I have been having a great nectar flow. I have four supers on most of my hives and I may be putting on more.
 Right now I think we are at near peak nectar flow. More and more flowers are blooming. Perennial summer flowers are starting to bloom. The hot weather is also helping the nectar flow.
 Today a surprise thunderstorm gave us an 1-1/2" of rain. So moisture is not an issue in Washington County at the moment. But we have had ample moisture anyway, so moisture should not be an issue at the moment. I think they are still dry in the Harris/Pine City area.
 Aside from that, everyone should be experiencing a nectar flow right now. If the hive has a good population, the bees should be filling the top brood box and into the supers with nectar.
 If the bees are not putting nectar into the supers but are filling the brood area with nectar, and there is no brood, your bees may have swarmed and if you did not remove any capped queen cells in the last two to three weeks, there should be a new queen laying soon. You may have to move some frames to another hive to get some relatively empty frames, to give the queen some room to start laying.
 If your bees are still in one or two deeps and they are not drawing out much comb. You could have had some queen issues along the way. The hive may not have many foragers yet. You may have to feed the bees some sugar water right now for the bees to draw out comb.
 Some strategy's to use for supers:
  • If you are running out of supers, use a deep for a honey super
  • Hives getting too tall? Take full supers and put them on top of colonies that are not producing. Move the supers bees and all. This will give the weak hive an increase in bees. (Don't worry about fighting. Smoke the bees a little and they will be fine. House bees in supers are 12 - 17 days old and easily accept other bees.)  The bees will take care of the honey. Do not take off supers and store them off the hive somewhere. The honey will absorb the high humidity that we are experiencing and will cause the honey to eventually ferment. 

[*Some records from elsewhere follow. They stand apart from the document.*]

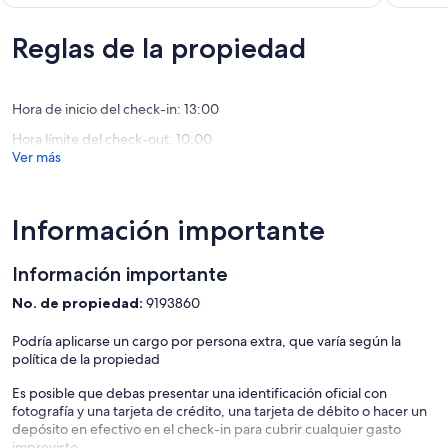
(9
bustle!
Rim
10,
opinione
Darlington
Rathdo
Excepcional,
(102
Reglas de la propiedad
opiniones)
Hora de inicio del check-in: 13:00
Hora límite del check-out: 10:00
Ver más
Información importante
Información importante
No. de propiedad:
9193860
Podría aplicarse un cargo por persona extra, que varía según la
política de la propiedad
Es posible que debas presentar una identificación oficial con
fotografía y una tarjeta de crédito, una tarjeta de débito o hacer un
depósito en efectivo en el check-in para cubrir cualquier gasto
imprevisto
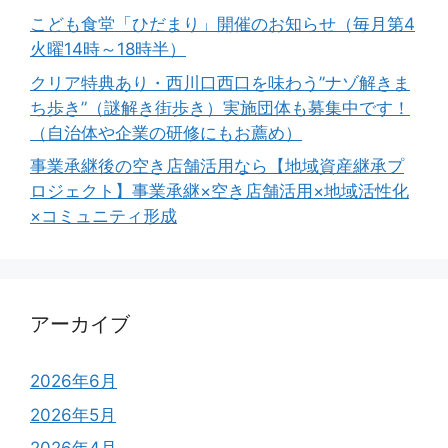
こども食堂「ひだまり」開催のお知らせ（毎月第4
火曜14時～18時半）
クリア特典あり・西川口西口を味わう”ナゾ解きま
ち歩き”（謎解き街歩き）実施団体も募集中です！
（自治体や企業の研修にもお薦め）
事業承継後の空き店舗活用なら【地域資産継承プ
ロジェクト】事業承継×空き店舗活用×地域活性化
×コミュニティ形成
アーカイブ
2026年6月
2026年5月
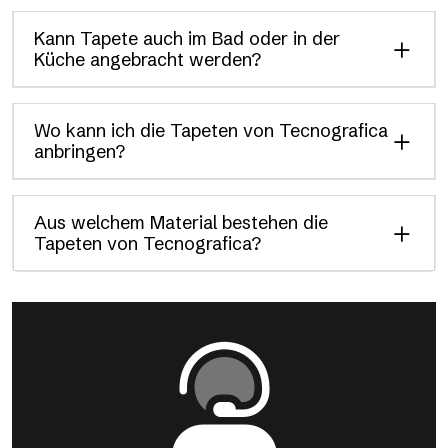
Kann Tapete auch im Bad oder in der
Küche angebracht werden?
Wo kann ich die Tapeten von Tecnografica
anbringen?
Aus welchem Material bestehen die
Tapeten von Tecnografica?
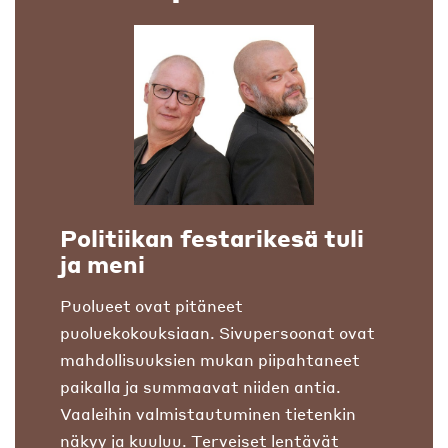
Politiikan festarikesä tuli
ja meni
Puolueet ovat pitäneet
puoluekokouksiaan. Sivupersoonat ovat
mahdollisuuksien mukan piipahtaneet
paikalla ja summaavat niiden antia.
Vaaleihin valmistautuminen tietenkin
näkyy ja kuuluu. Terveiset lentävät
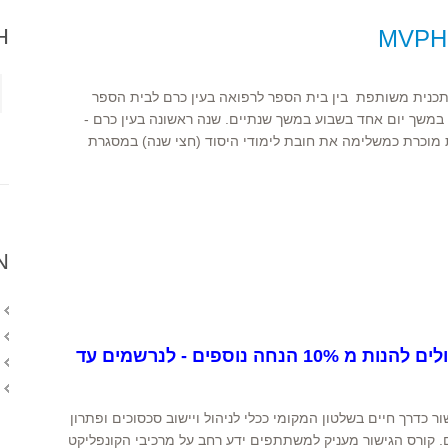
H
תכנית משותפת בין בית הספר לרפואה בעין כרם לבית הספר
 במשך יום אחד בשבוע במשך שנתיים. שנה ראשונה בעין כרם -
ית מוכרת כמשלימה את חובת לימודי היסוד (חצי שנה) במסגרת
N
ההרשמה בעיצומה ואתם יכולים להנות מ 10% הנחה נוספים - לנרשמים עד
כדרך חיים בשלטון המקומי ככלי לניהול ויישוב סכסוכים ופתרון
ם. קורס הגישור מעניק למשתתפים ידע רחב על מרכיבי הקונפליקט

  • New supers and nothing happening? Remove the queen excluder until the bees start making some comb on a couple frames then put the excluder back in.
  • Put new undrawn supers on top of the top brood box, then drawn supers on top of them. Drawn supers can be just stacked on top of the hive as needed.
  • Supers go on two at a time during the early part of the nectar flow.
The nectar flow should stay on track for awhile. Nectar flows are unpredictable and beekeepers are never sure how much honey is going to come into the hive. But staying ahead of the bees with empty frames can kick in the bees hoarding instinct. When bees have space in front of them, the bees will try harder to fill that space. If the honey space is full, the bees may stop collecting. I always like to pull off a partially filled top super at the end of the nectar flow instead of one packed full. I know with the partially filled super, I got all the nectar that the hive could produce.
 Keep ahead of the bees, the nectar is flowing, it will be a great thing if every super gets honey in the frames.